(DESCRIPTION OF THE TASK): A faithful copy of all the data is required; pictures should not be included.

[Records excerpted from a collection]
####

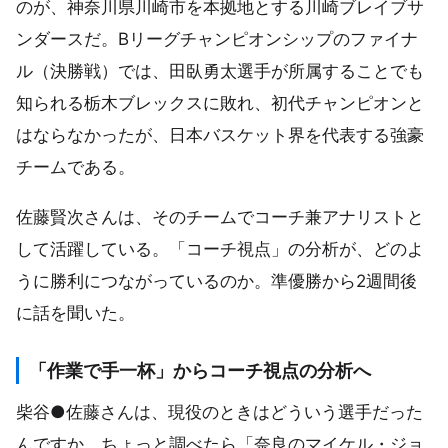
のが、神奈川県川崎市を本拠地とする川崎ブレイブサ
ンダースだ。Bリーグチャンピオンシップのファイナ
ル（決勝戦）では、田臥勇太選手が所属することでも
知られる栃木ブレックスに敗れ、初代チャンピオンと
はならなかったが、日本バスケット界を代表する強豪
チームである。
佐藤賢次さんは、そのチームでコーチ兼アナリストと
して活躍している。「コーチ視点」の分析が、どのよ
うに勝利につながっているのか。準優勝から2週間後
に話を聞いた。
「作業で手一杯」からコーチ視点の分析へ
柴谷●佐藤さんは、現役のときはどういう選手だった
んですか。ちょっと調べたら「奈良のマイケル・ジョ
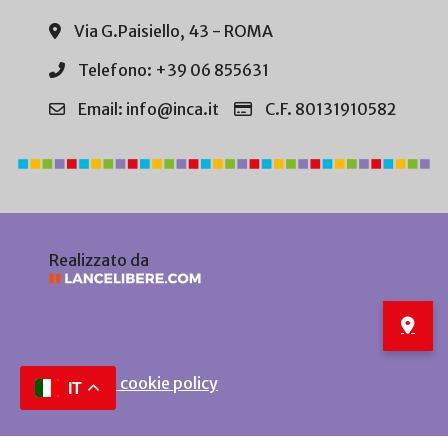
Via G.Paisiello, 43 - ROMA
Telefono: +39 06 855631
Email: info@inca.it
C.F. 80131910582
Realizzato da
Privacy e cookie policy
IT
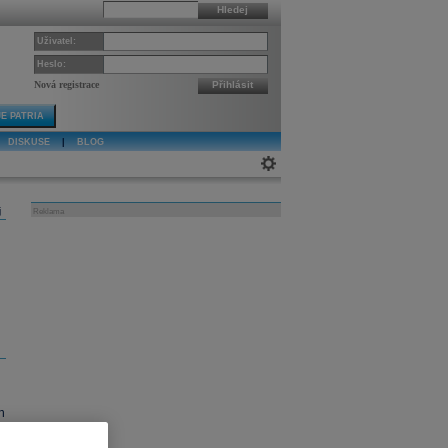
Hledej
Uživatel:
Heslo:
Nová registrace
Přihlásit
E PATRIA
DISKUSE
|
BLOG
j
Reklama
h
rá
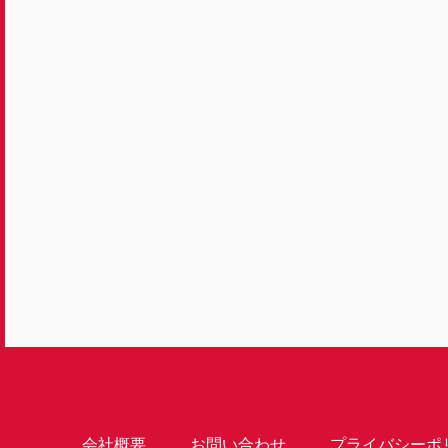
会社概要
お問い合わせ
プライバシーポ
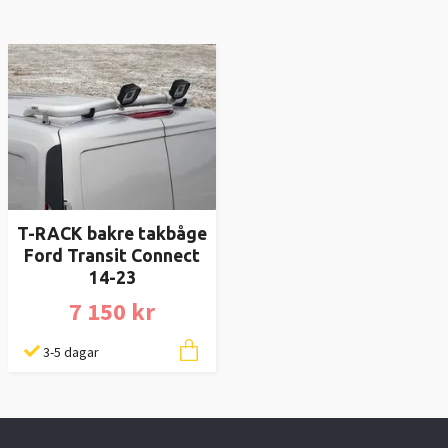
T-RACK bakre takbåge
Ford Transit Connect
14-23
7 150 kr
3-5 dagar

####

(ANSWER SPACE):
のが、神奈川県川崎市を本拠地とする川崎ブレイブサ
ンダースだ。Bリーグチャンピオンシップのファイナ
ル（決勝戦）では、田臥勇太選手が所属することでも
知られる栃木ブレックスに敗れ、初代チャンピオンと
はならなかったが、日本バスケット界を代表する強豪
チームである。
佐藤賢次さんは、そのチームでコーチ兼アナリストと
して活躍している。「コーチ視点」の分析が、どのよ
うに勝利につながっているのか。準優勝から2週間後
に話を聞いた。
「作業で手一杯」からコーチ視点の分析へ
柴谷●佐藤さんは、現役のときはどういう選手だった
んですか。ちょっと調べたら「奈良のマイケル・ジョ
Via G.Paisiello, 43 - ROMA
Telefono: +39 06 855631
Email: info@inca.it
C.F. 80131910582
Realizzato da
Privacy e cookie policy
IT
Hledej
Uživatel:
Heslo:
Nová registrace
Přihlásit
E PATRIA
DISKUSE
|
BLOG
j
Reklama
h
rá
会社概要
お問い合わせ
プライバシーポ
T-RACK bakre takbåge
Ford Transit Connect
14-23
7 150 kr
3-5 dagar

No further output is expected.